Steinhorst (which roughly translates as Stone Refuge) is a municipality in Kreis Herzogtum Lauenburg in Schleswig-Holstein. It belongs to the Amt Sandesneben-Nusse.

==Geography==
The municipality size amounts to 16.37 km². Of it 5.8 km² is forest, and 8.2 km² is agricultural land, which are ordered by 2 district domains and 1 agricultural enterprise. In the forest is the Wehrenteich (in English, weir pond), which has a surface of 220,000 square metres.

==History==
- 1315 The first recorded mention of Steinhorst.
- 1691 bought Magnus von Wedderkop Steinhorst.
- 1739 gave Gottfried up v. Wedderkop Steinhorst.
- 1928 Steinhorst became an independent political municipality.

==Other==
Steinhorst has a volunteer fire-brigade.

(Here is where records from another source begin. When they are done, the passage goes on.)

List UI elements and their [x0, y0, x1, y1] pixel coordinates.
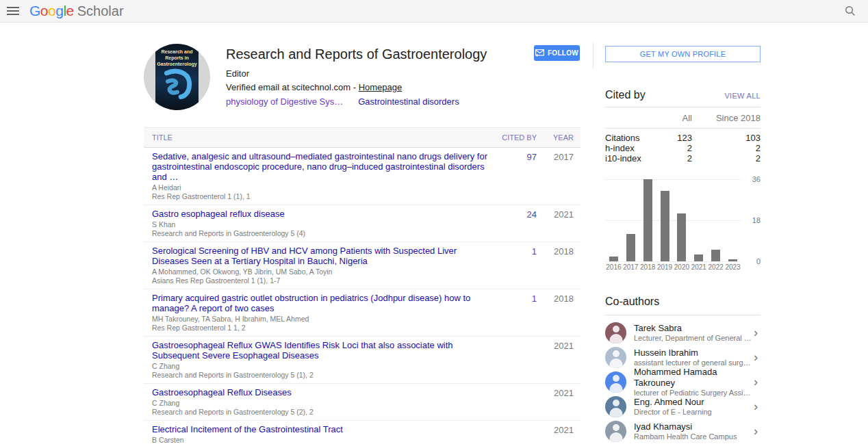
coauthor-name[interactable]: Iyad Khamaysi: [634, 421, 751, 432]
logo-letter: o: [40, 3, 48, 19]
stats-row-citations: Citations 123 103: [605, 133, 761, 143]
logo-letter: o: [48, 3, 55, 19]
stat-value-all: 2: [651, 143, 692, 153]
interest-tag[interactable]: physiology of Digestive Sys…: [226, 96, 343, 107]
cited-by-count[interactable]: 24: [489, 209, 537, 237]
chevron-right-icon[interactable]: ›: [754, 400, 758, 414]
stat-label[interactable]: Citations: [605, 133, 651, 143]
chart-bar-2022[interactable]: [711, 250, 720, 261]
chart-x-label: 2021: [690, 263, 707, 271]
scholar-profile-page: G o o g l e Scholar Research and Reports…: [0, 0, 868, 444]
logo-scholar-text: Scholar: [77, 3, 124, 19]
coauthor-affiliation: Rambam Health Care Campus: [634, 432, 751, 441]
cited-by-count[interactable]: [489, 340, 537, 379]
paper-authors: B Carsten: [152, 436, 489, 444]
chart-x-label: 2020: [674, 263, 691, 271]
chart-bar-2020[interactable]: [677, 213, 686, 261]
cited-by-heading: Cited by: [605, 89, 646, 101]
paper-venue: Res Rep Gastroenterol 1 (1), 1: [152, 193, 489, 200]
chevron-right-icon[interactable]: ›: [754, 375, 758, 389]
profile-avatar[interactable]: Research and Reports in Gastroenterology: [144, 44, 210, 110]
paper-year: 2017: [537, 151, 580, 200]
paper-title-link[interactable]: Gastroesophageal Reflux Diseases: [152, 387, 489, 397]
paper-title-link[interactable]: Gastroesophageal Reflux GWAS Identifies …: [152, 340, 489, 361]
paper-title-link[interactable]: Electrical Incitement of the Gastrointes…: [152, 424, 489, 434]
cited-by-count[interactable]: 1: [489, 246, 537, 285]
coauthor-item[interactable]: Eng. Ahmed Nour Director of E - Learning…: [605, 394, 761, 419]
chart-bar-2019[interactable]: [661, 191, 669, 261]
profile-name: Research and Reports of Gastroenterology: [226, 45, 487, 63]
cover-text: Reports in: [165, 55, 189, 61]
paper-year: 2018: [537, 293, 580, 332]
cited-by-count[interactable]: 97: [489, 151, 537, 200]
table-row: Sedative, analgesic and ultrasound–media…: [144, 148, 580, 205]
paper-title-link[interactable]: Primary acquired gastric outlet obstruct…: [152, 293, 489, 313]
chevron-right-icon[interactable]: ›: [754, 424, 758, 439]
table-row: Gastro esophageal reflux disease S Khan …: [144, 205, 580, 242]
coauthor-name[interactable]: Eng. Ahmed Nour: [634, 397, 751, 408]
coauthor-avatar: [605, 371, 626, 393]
paper-title-link[interactable]: Gastro esophageal reflux disease: [152, 209, 489, 219]
menu-icon[interactable]: [7, 7, 19, 15]
table-row: Electrical Incitement of the Gastrointes…: [144, 421, 580, 444]
paper-authors: C Zhang: [152, 400, 489, 407]
chevron-right-icon[interactable]: ›: [754, 326, 758, 340]
cited-by-count[interactable]: [489, 424, 537, 444]
table-header-row: TITLE CITED BY YEAR: [144, 127, 580, 148]
divider: [605, 315, 761, 315]
column-header-title[interactable]: TITLE: [144, 133, 489, 142]
stats-column-since: Since 2018: [692, 113, 761, 123]
paper-authors: A Heidari: [152, 184, 489, 192]
chart-bar-2017[interactable]: [626, 234, 635, 261]
coauthor-item[interactable]: Mohammed Hamada Takrouney lecturer of Pe…: [605, 369, 761, 394]
stat-label[interactable]: h-index: [605, 143, 651, 153]
paper-authors: C Zhang: [152, 363, 489, 370]
y-axis-tick: 36: [741, 175, 761, 183]
paper-title-link[interactable]: Serological Screening of HBV and HCV amo…: [152, 246, 489, 266]
search-icon[interactable]: [845, 5, 856, 16]
google-scholar-logo[interactable]: G o o g l e Scholar: [29, 3, 124, 19]
paper-venue: Research and Reports in Gastroenterology…: [152, 371, 489, 379]
follow-button[interactable]: FOLLOW: [534, 45, 580, 61]
paper-authors: A Mohammed, OK Okwong, YB Jibrin, UM Sab…: [152, 268, 489, 276]
stats-row-h-index: h-index 2 2: [605, 143, 761, 153]
coauthor-name[interactable]: Tarek Sabra: [634, 323, 751, 334]
stats-column-all: All: [651, 113, 692, 123]
chart-bar-2021[interactable]: [694, 254, 703, 261]
column-header-cited-by[interactable]: CITED BY: [489, 133, 537, 142]
paper-year: 2021: [537, 209, 580, 237]
cited-by-count[interactable]: [489, 387, 537, 416]
intestine-illustration: [159, 68, 195, 104]
interest-tag[interactable]: Gastrointestinal disorders: [358, 96, 459, 107]
envelope-plus-icon: [535, 49, 544, 57]
coauthors-heading: Co-authors: [605, 296, 761, 308]
chart-bars: [605, 179, 741, 261]
coauthors-panel: Co-authors Tarek Sabra Lecturer, Departm…: [605, 296, 761, 443]
paper-year: 2018: [537, 246, 580, 285]
profile-info: Research and Reports of Gastroenterology…: [226, 44, 487, 110]
coauthor-item[interactable]: Iyad Khamaysi Rambam Health Care Campus …: [605, 419, 761, 443]
homepage-link[interactable]: Homepage: [359, 82, 403, 92]
cited-by-count[interactable]: 1: [489, 293, 537, 332]
coauthor-avatar: [605, 322, 626, 343]
chart-bar-2016[interactable]: [609, 257, 618, 261]
verified-email-text: Verified email at scitechnol.com -: [226, 82, 359, 92]
table-row: Gastroesophageal Reflux GWAS Identifies …: [144, 337, 580, 384]
coauthor-name[interactable]: Hussein Ibrahim: [634, 348, 751, 358]
paper-title-link[interactable]: Sedative, analgesic and ultrasound–media…: [152, 151, 489, 182]
coauthor-name[interactable]: Mohammed Hamada Takrouney: [634, 367, 751, 389]
get-my-own-profile-button[interactable]: GET MY OWN PROFILE: [605, 46, 761, 62]
table-row: Serological Screening of HBV and HCV amo…: [144, 242, 580, 289]
stat-label[interactable]: i10-index: [605, 153, 651, 164]
column-header-year[interactable]: YEAR: [537, 133, 580, 142]
coauthor-avatar: [605, 396, 626, 417]
chart-bar-2018[interactable]: [643, 179, 652, 261]
stat-value-all: 123: [651, 133, 692, 143]
logo-letter: G: [29, 3, 40, 19]
view-all-link[interactable]: VIEW ALL: [724, 92, 761, 100]
chart-bar-2023[interactable]: [728, 259, 737, 261]
chevron-right-icon[interactable]: ›: [754, 350, 758, 365]
coauthor-item[interactable]: Tarek Sabra Lecturer, Department of Gene…: [605, 320, 761, 345]
cited-by-panel: Cited by VIEW ALL All Since 2018 Citatio…: [605, 89, 761, 164]
verified-email: Verified email at scitechnol.com - Homep…: [226, 82, 487, 92]
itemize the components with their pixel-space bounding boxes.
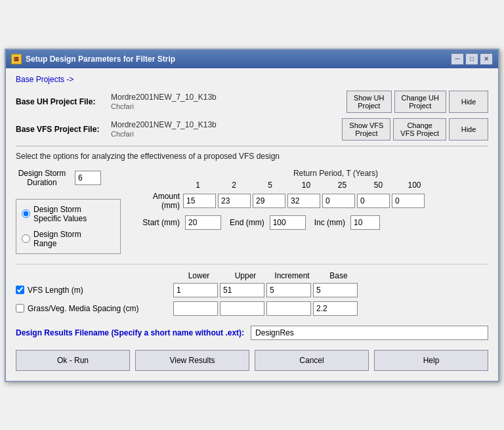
amount-label: Amount(mm) <box>131 192 180 210</box>
amount-input-10[interactable] <box>287 194 320 208</box>
app-icon: ⊞ <box>11 54 22 64</box>
amount-input-5[interactable] <box>253 194 285 208</box>
content-area: Base Projects -> Base UH Project File: M… <box>6 68 498 381</box>
storm-left: Design StormDuration Design StormSpecifi… <box>16 169 121 254</box>
rp-col-10: 10 <box>288 181 324 190</box>
lower-header: Lower <box>177 271 221 280</box>
specific-values-label: Design StormSpecific Values <box>33 205 87 223</box>
close-button[interactable]: ✕ <box>480 53 493 65</box>
grass-inputs <box>173 301 358 316</box>
rp-col-5: 5 <box>252 181 288 190</box>
uh-project-buttons: Show UHProject Change UHProject Hide <box>346 91 488 113</box>
title-bar: ⊞ Setup Design Parameters for Filter Str… <box>6 50 498 68</box>
show-vfs-project-button[interactable]: Show VFSProject <box>342 118 390 140</box>
vfs-section: Lower Upper Increment Base VFS Length (m… <box>16 264 488 316</box>
vfs-length-inputs <box>173 283 358 297</box>
start-label: Start (mm) <box>131 218 180 227</box>
show-uh-project-button[interactable]: Show UHProject <box>346 91 391 113</box>
range-radio[interactable] <box>22 234 30 243</box>
vfs-length-lower[interactable] <box>173 283 218 297</box>
rp-col-25: 25 <box>324 181 360 190</box>
grass-increment[interactable] <box>266 301 311 316</box>
vfs-length-increment[interactable] <box>266 283 311 297</box>
cancel-button[interactable]: Cancel <box>255 350 369 371</box>
specific-values-radio[interactable] <box>22 209 30 218</box>
inc-input[interactable] <box>350 215 380 230</box>
design-results-row: Design Results Filename (Specify a short… <box>16 326 488 340</box>
base-projects-link[interactable]: Base Projects -> <box>16 75 74 84</box>
rp-col-1: 1 <box>180 181 216 190</box>
hide-uh-button[interactable]: Hide <box>449 91 488 113</box>
range-radio-row[interactable]: Design StormRange <box>22 230 115 248</box>
grass-row: Grass/Veg. Media Spacing (cm) <box>16 301 488 316</box>
duration-input[interactable] <box>75 171 101 185</box>
specific-values-radio-row[interactable]: Design StormSpecific Values <box>22 205 115 223</box>
uh-project-label: Base UH Project File: <box>16 97 104 106</box>
storm-right: Return Period, T (Years) 1 2 5 10 25 50 … <box>131 169 488 254</box>
upper-header: Upper <box>223 271 268 280</box>
divider-1 <box>16 146 488 146</box>
amount-input-2[interactable] <box>218 194 251 208</box>
design-results-label: Design Results Filename (Specify a short… <box>16 328 244 337</box>
minimize-button[interactable]: ─ <box>451 53 464 65</box>
range-label: Design StormRange <box>33 230 81 248</box>
view-results-button[interactable]: View Results <box>135 350 249 371</box>
uh-project-value: Mordre2001NEW_7_10_K13bChcfari <box>111 93 340 111</box>
vfs-length-base[interactable] <box>313 283 358 297</box>
title-bar-controls: ─ □ ✕ <box>451 53 493 65</box>
duration-row: Design StormDuration <box>16 169 121 187</box>
grass-checkbox-area: Grass/Veg. Media Spacing (cm) <box>16 304 173 313</box>
range-row: Start (mm) End (mm) Inc (mm) <box>131 215 488 230</box>
amount-input-100[interactable] <box>392 194 425 208</box>
rp-inputs <box>183 194 425 208</box>
storm-section: Design StormDuration Design StormSpecifi… <box>16 169 488 254</box>
hide-vfs-button[interactable]: Hide <box>449 118 488 140</box>
change-vfs-project-button[interactable]: ChangeVFS Project <box>393 118 446 140</box>
rp-col-100: 100 <box>396 181 432 190</box>
vfs-project-buttons: Show VFSProject ChangeVFS Project Hide <box>342 118 488 140</box>
vfs-length-upper[interactable] <box>220 283 264 297</box>
vfs-project-label: Base VFS Project File: <box>16 125 104 134</box>
vfs-length-checkbox[interactable] <box>16 286 24 294</box>
rp-col-labels: 1 2 5 10 25 50 100 <box>180 181 488 190</box>
return-period-label: Return Period, T (Years) <box>183 169 488 178</box>
rp-col-2: 2 <box>216 181 252 190</box>
base-header: Base <box>316 271 361 280</box>
main-window: ⊞ Setup Design Parameters for Filter Str… <box>5 49 499 382</box>
vfs-project-row: Base VFS Project File: Mordre2001NEW_7_1… <box>16 118 488 140</box>
amount-input-25[interactable] <box>322 194 355 208</box>
vfs-length-label: VFS Length (m) <box>28 286 83 295</box>
design-results-input[interactable] <box>251 326 488 340</box>
rp-col-50: 50 <box>360 181 396 190</box>
uh-project-row: Base UH Project File: Mordre2001NEW_7_10… <box>16 91 488 113</box>
grass-lower[interactable] <box>173 301 218 316</box>
amount-input-50[interactable] <box>357 194 390 208</box>
amount-input-1[interactable] <box>183 194 216 208</box>
increment-header: Increment <box>270 271 314 280</box>
change-uh-project-button[interactable]: Change UHProject <box>394 91 446 113</box>
vfs-length-row: VFS Length (m) <box>16 283 488 297</box>
end-input[interactable] <box>270 215 306 230</box>
help-button[interactable]: Help <box>374 350 488 371</box>
grass-label: Grass/Veg. Media Spacing (cm) <box>28 304 138 313</box>
maximize-button[interactable]: □ <box>465 53 478 65</box>
duration-label: Design StormDuration <box>16 169 68 187</box>
amount-section: Amount(mm) <box>131 192 488 210</box>
window-title: Setup Design Parameters for Filter Strip <box>26 54 175 64</box>
vfs-col-headers: Lower Upper Increment Base <box>177 271 488 280</box>
title-bar-left: ⊞ Setup Design Parameters for Filter Str… <box>11 54 175 64</box>
inc-label: Inc (mm) <box>314 218 345 227</box>
end-label: End (mm) <box>230 218 264 227</box>
grass-checkbox[interactable] <box>16 304 24 312</box>
start-input[interactable] <box>185 215 221 230</box>
section-description: Select the options for analyzing the eff… <box>16 152 488 161</box>
ok-run-button[interactable]: Ok - Run <box>16 350 130 371</box>
grass-upper[interactable] <box>220 301 264 316</box>
grass-base[interactable] <box>313 301 358 316</box>
vfs-length-checkbox-area: VFS Length (m) <box>16 286 173 295</box>
radio-box: Design StormSpecific Values Design Storm… <box>16 199 121 254</box>
bottom-buttons: Ok - Run View Results Cancel Help <box>16 350 488 371</box>
vfs-project-value: Mordre2001NEW_7_10_K13bChcfari <box>111 120 335 139</box>
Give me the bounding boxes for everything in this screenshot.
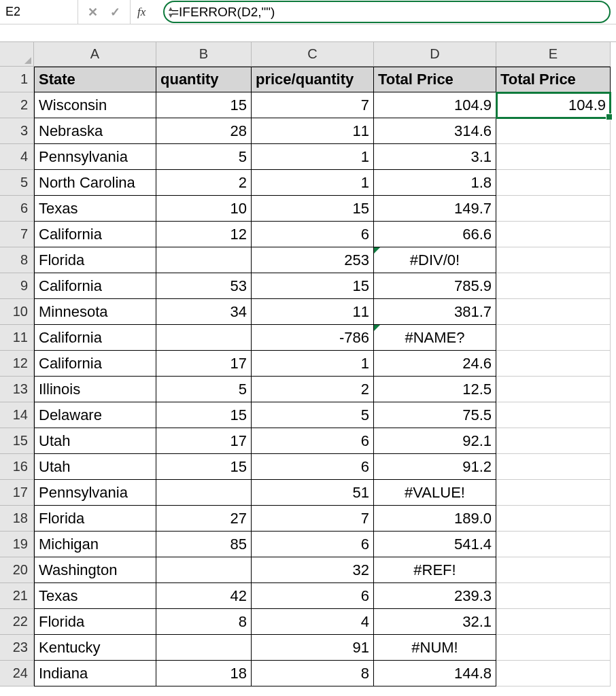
cell-B17[interactable]: [156, 480, 252, 506]
cell-D2[interactable]: 104.9: [374, 92, 496, 118]
cell-A9[interactable]: California: [34, 273, 156, 299]
header-cell-A[interactable]: State: [34, 67, 156, 92]
cell-C13[interactable]: 2: [252, 377, 374, 402]
cell-E10[interactable]: [496, 299, 611, 325]
cell-B9[interactable]: 53: [156, 273, 252, 299]
cell-E19[interactable]: [496, 532, 611, 557]
cell-B16[interactable]: 15: [156, 454, 252, 480]
cell-C7[interactable]: 6: [252, 222, 374, 247]
cell-B21[interactable]: 42: [156, 583, 252, 609]
row-header-7[interactable]: 7: [0, 222, 34, 247]
spreadsheet-grid[interactable]: A B C D E 1Statequantityprice/quantityTo…: [0, 42, 616, 686]
cell-B6[interactable]: 10: [156, 196, 252, 222]
cell-B19[interactable]: 85: [156, 532, 252, 557]
cell-C3[interactable]: 11: [252, 118, 374, 144]
cell-A7[interactable]: California: [34, 222, 156, 247]
fx-label[interactable]: fx: [131, 5, 151, 19]
cell-A18[interactable]: Florida: [34, 506, 156, 532]
cell-E9[interactable]: [496, 273, 611, 299]
row-header-5[interactable]: 5: [0, 170, 34, 196]
cell-E18[interactable]: [496, 506, 611, 532]
cell-B7[interactable]: 12: [156, 222, 252, 247]
cell-A19[interactable]: Michigan: [34, 532, 156, 557]
cell-E16[interactable]: [496, 454, 611, 480]
cell-E13[interactable]: [496, 377, 611, 402]
row-header-22[interactable]: 22: [0, 609, 34, 635]
cell-B14[interactable]: 15: [156, 402, 252, 428]
cell-D20[interactable]: #REF!: [374, 557, 496, 583]
cell-C10[interactable]: 11: [252, 299, 374, 325]
cell-E12[interactable]: [496, 351, 611, 377]
cell-B22[interactable]: 8: [156, 609, 252, 635]
cell-A5[interactable]: North Carolina: [34, 170, 156, 196]
cell-A17[interactable]: Pennsylvania: [34, 480, 156, 506]
cell-D16[interactable]: 91.2: [374, 454, 496, 480]
cell-D9[interactable]: 785.9: [374, 273, 496, 299]
cell-A12[interactable]: California: [34, 351, 156, 377]
cell-A21[interactable]: Texas: [34, 583, 156, 609]
cell-D13[interactable]: 12.5: [374, 377, 496, 402]
cell-B20[interactable]: [156, 557, 252, 583]
cell-D17[interactable]: #VALUE!: [374, 480, 496, 506]
column-header-A[interactable]: A: [34, 42, 156, 67]
cell-D21[interactable]: 239.3: [374, 583, 496, 609]
cell-D12[interactable]: 24.6: [374, 351, 496, 377]
cell-A4[interactable]: Pennsylvania: [34, 144, 156, 170]
cell-B8[interactable]: [156, 247, 252, 273]
cell-E4[interactable]: [496, 144, 611, 170]
cell-C12[interactable]: 1: [252, 351, 374, 377]
cell-D11[interactable]: #NAME?: [374, 325, 496, 351]
cell-B15[interactable]: 17: [156, 428, 252, 454]
cell-E14[interactable]: [496, 402, 611, 428]
cell-C8[interactable]: 253: [252, 247, 374, 273]
cell-E3[interactable]: [496, 118, 611, 144]
row-header-11[interactable]: 11: [0, 325, 34, 351]
cell-A2[interactable]: Wisconsin: [34, 92, 156, 118]
cell-C16[interactable]: 6: [252, 454, 374, 480]
cell-C5[interactable]: 1: [252, 170, 374, 196]
row-header-21[interactable]: 21: [0, 583, 34, 609]
cell-B18[interactable]: 27: [156, 506, 252, 532]
cell-D22[interactable]: 32.1: [374, 609, 496, 635]
cell-A22[interactable]: Florida: [34, 609, 156, 635]
row-header-1[interactable]: 1: [0, 67, 34, 92]
cell-C20[interactable]: 32: [252, 557, 374, 583]
row-header-23[interactable]: 23: [0, 635, 34, 661]
cell-A3[interactable]: Nebraska: [34, 118, 156, 144]
row-header-10[interactable]: 10: [0, 299, 34, 325]
cell-A23[interactable]: Kentucky: [34, 635, 156, 661]
cell-E20[interactable]: [496, 557, 611, 583]
cell-B2[interactable]: 15: [156, 92, 252, 118]
row-header-16[interactable]: 16: [0, 454, 34, 480]
cell-D6[interactable]: 149.7: [374, 196, 496, 222]
row-header-14[interactable]: 14: [0, 402, 34, 428]
cell-D14[interactable]: 75.5: [374, 402, 496, 428]
cell-A11[interactable]: California: [34, 325, 156, 351]
cell-E24[interactable]: [496, 661, 611, 686]
cell-D8[interactable]: #DIV/0!: [374, 247, 496, 273]
cell-C9[interactable]: 15: [252, 273, 374, 299]
cell-A13[interactable]: Illinois: [34, 377, 156, 402]
header-cell-B[interactable]: quantity: [156, 67, 252, 92]
cell-D10[interactable]: 381.7: [374, 299, 496, 325]
cell-B5[interactable]: 2: [156, 170, 252, 196]
cell-C17[interactable]: 51: [252, 480, 374, 506]
row-header-3[interactable]: 3: [0, 118, 34, 144]
cell-E11[interactable]: [496, 325, 611, 351]
cell-C14[interactable]: 5: [252, 402, 374, 428]
row-header-9[interactable]: 9: [0, 273, 34, 299]
column-header-C[interactable]: C: [252, 42, 374, 67]
row-header-8[interactable]: 8: [0, 247, 34, 273]
row-header-2[interactable]: 2: [0, 92, 34, 118]
cell-E21[interactable]: [496, 583, 611, 609]
cell-C23[interactable]: 91: [252, 635, 374, 661]
cell-C22[interactable]: 4: [252, 609, 374, 635]
cell-D19[interactable]: 541.4: [374, 532, 496, 557]
cell-B13[interactable]: 5: [156, 377, 252, 402]
cell-A8[interactable]: Florida: [34, 247, 156, 273]
cell-A24[interactable]: Indiana: [34, 661, 156, 686]
cell-C24[interactable]: 8: [252, 661, 374, 686]
row-header-20[interactable]: 20: [0, 557, 34, 583]
cell-D7[interactable]: 66.6: [374, 222, 496, 247]
cell-D23[interactable]: #NUM!: [374, 635, 496, 661]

The number of active members amounted to, at the end of 2004, 29 members. The employment vehicle is an LF8 with a festinstallierten delete foam plant, which is pressurized by means of air bottle and is thus ready for use.
The mayor of the municipality, Heinz-Peter Strunck, has been in office for 27 years.

In addition Steinhorst is well known for its legendary Scheunenfeten, which always attract several thousand visitors. In addition once in the year a Stoppelfete between Steinhorst and Schiphorst takes place, attracting roughly 5000 visitors each year.